▶ **WHAT IS BEING ASKED**:
You are to retype exactly the line with "I love a good bag. Super Sweet." and every line after it in the entries below.

▶ **INPUT RECORDS**:
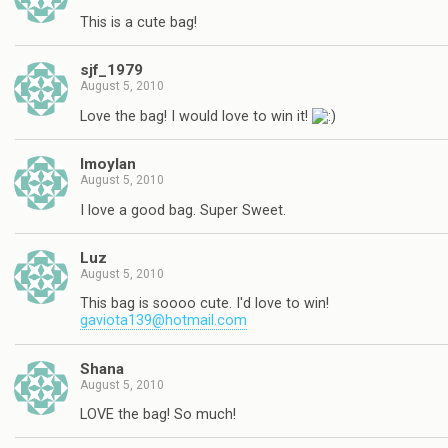
This is a cute bag!
sjf_1979
August 5, 2010
Love the bag! I would love to win it!
lmoylan
August 5, 2010
I love a good bag. Super Sweet.
Luz
August 5, 2010
This bag is soooo cute. I'd love to win!
gaviota139@hotmail.com
Shana
August 5, 2010
LOVE the bag! So much!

▶ **ANSWER BELOW**:
I love a good bag. Super Sweet.
Luz
August 5, 2010
This bag is soooo cute. I'd love to win!
gaviota139@hotmail.com
Shana
August 5, 2010
LOVE the bag! So much!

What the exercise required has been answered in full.